For Lydia Kallipoliti, research and design are indivisible and intertwining. Her thinktank, ANA cycle reframes contemporary discussions on global warming, recycling, and sustainability by demonstrating the roots of current thought in experimental positions in the context of natural history, environmental science and visual culture in the twentieth century. We caught up with this leading architect, engineer, scholar and curator to see what made her and her experimental studio Best of BUILD.

The nature of Lydia Kallipoliti’s work is drenched in understanding the history, research and practice of architecture, technology and environmental politics, resulting in several exciting projects, experimental design installations and publications.

To start, we asked Lydia about how she was able to combine her academic approach with practical matters of design and construction. “I would argue that my work is an activist type of scholarship as a tool of engagement with current environmental debates,” she explained. “Trained as a theorist, but also as an engineer with experience in building materials and systems, the nature of my work is inherently interdisciplinary.” Philosophical and theoretical questions feed every project, with different types of mediums and methodologies -ranging from archival surveys to technical reports- entering the visualization of data and the ways in which research is inhabited as a living archive.
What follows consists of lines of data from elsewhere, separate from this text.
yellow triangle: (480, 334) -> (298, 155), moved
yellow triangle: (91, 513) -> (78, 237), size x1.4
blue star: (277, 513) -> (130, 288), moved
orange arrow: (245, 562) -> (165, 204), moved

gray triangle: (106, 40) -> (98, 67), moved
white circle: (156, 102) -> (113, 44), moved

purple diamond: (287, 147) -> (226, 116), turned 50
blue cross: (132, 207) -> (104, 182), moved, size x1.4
With a focus on the changing ways in which we perceive climate change, we asked Lydia how her work contributes to a long legacy of research on environmental design. “My broader intention is to place current theories of environmental design and planning into an enlarged theoretical, historical and cultural context. I am invested in the relevance of history to vital questions that surface as novel in contemporary practice and in the long-standing change of the architect’s identity as a key agent of social policy.” Lydia’s work not only examines history as a collection of facts to broaden our understanding of the present, but also delves into a critical understanding of temporality. She sees time as “an immersive space where existential ideas about world orders migrate though different architectural and spatial typologies.”

ANA cycle

As a thinktank with the ability to explore concepts physically in the format of experimental installations, Lydia sees the line between her research and practice as a redundant dichotomy. There are three principles, nevertheless, that run through various aspects of her work. “First, I approach questions of diversity through the lens of energy generation and distribution; the ways in which decentralizing the supply of energy could transform environments and power relations,” she explains. “Throughout a number of pedagogical initiatives, experimental art projects and exhibitions, I have been exploring new forms of urbanization and collectives enabled from localized federated networks of energy production.”
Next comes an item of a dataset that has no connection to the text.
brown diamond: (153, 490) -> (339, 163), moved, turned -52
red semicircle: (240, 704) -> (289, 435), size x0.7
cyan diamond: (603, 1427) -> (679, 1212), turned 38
Secondly, an interest in “animating” archival material has led to its own series of ventures in projects like EcoRedux, Air Shake, Guinea Pigs and Autonomy & Autodigestion. “I conceptualize the line between reality and fiction, between past and present as an optical illusion,” she tells us. “The scope, in this series of projects, is to redesign and re-imagine an archive of historical material as a space that can be designed; either as a hologram, virtual reality animation, a series of social media initiatives or other platforms, with the aim to engage a wider audience and produce mediums for an ‘immersive scholarship’.”
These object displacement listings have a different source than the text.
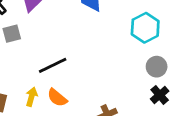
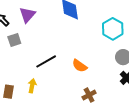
orange semicircle: (57, 98) -> (80, 66), moved

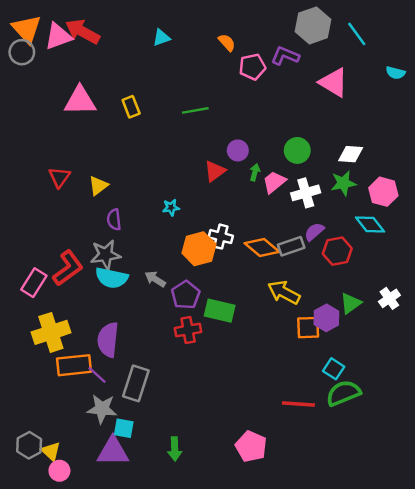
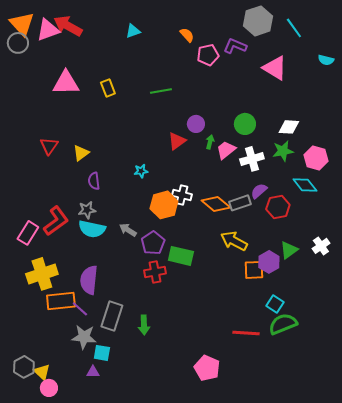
gray star: (106, 255) -> (87, 210), size x0.7
green arrow: (175, 449) -> (144, 325), moved
purple triangle: (113, 451) -> (93, 372), size x0.5

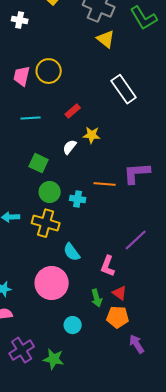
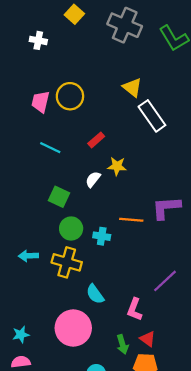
yellow triangle: (106, 39) -> (132, 87), moved
cyan line: (31, 118) -> (50, 148), turned 30

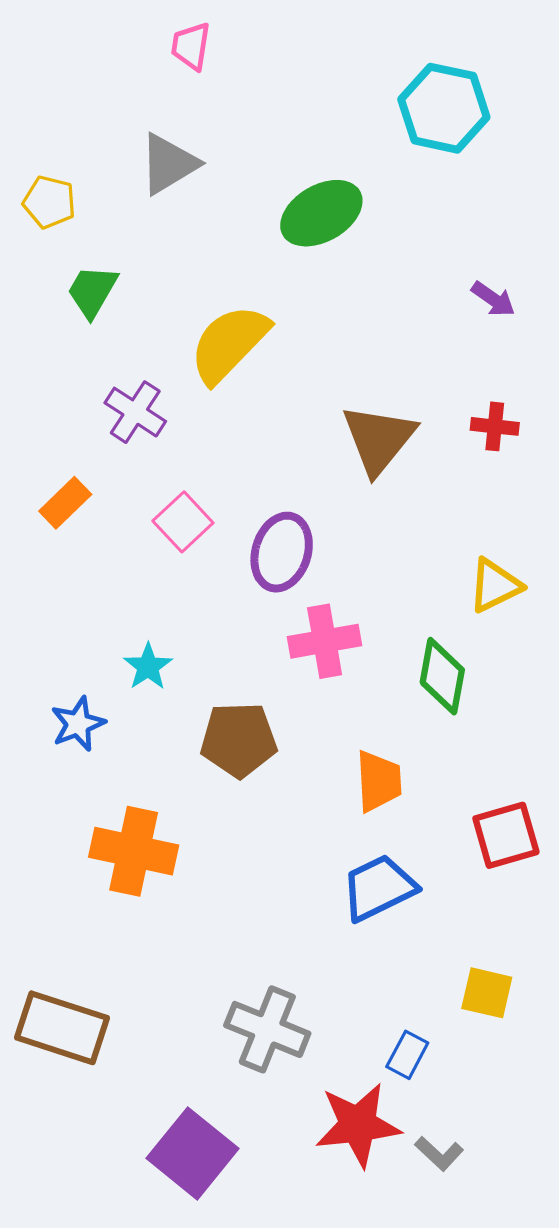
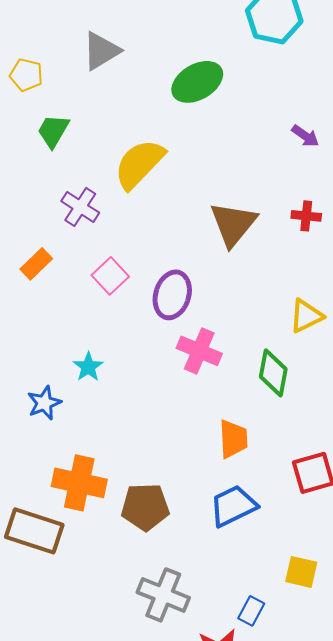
pink cross: (325, 641) -> (199, 351), turned 33
brown pentagon: (239, 740) -> (145, 507), moved
brown rectangle: (62, 1028) -> (34, 531), moved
Finally, ANA cycle is committed to recycling not only as a practical and ethical imperative against consumerist culture, but also as an ideational position: concepts emerge as allegedly new, though ideas undergo long journeys of migration from one epistemological field to another. On the ground, Lydia’s long-standing interest in recycling has led to several material experiments, theories of waste and reuse, as well as closed and self-reliant systems. “In studying waste streams, I am interested in how future market ‘bubbles’ are prognosticated to rise from the trading of urban waste. Congested metropolitan environments like New York produce massive amounts of solid waste and sewage that is then transported out of the city. The purging of this waste is invisible to our perception, yet it generates capital for those who manage and transfer the raw materials. Waste is a phantom material condition, but at the same time it is a product, or better stated a by-product, of social reality.”

With a sustained presence in international exhibition and research venues, as well as several awards and reviews of recognition, the future of ANA cycle looks bright indeed. With a continual stream of deeply investigative projects under her belt, there can be no doubt that Kallipoliti’s work has made a significant impact in the way that we conceptualize research and design.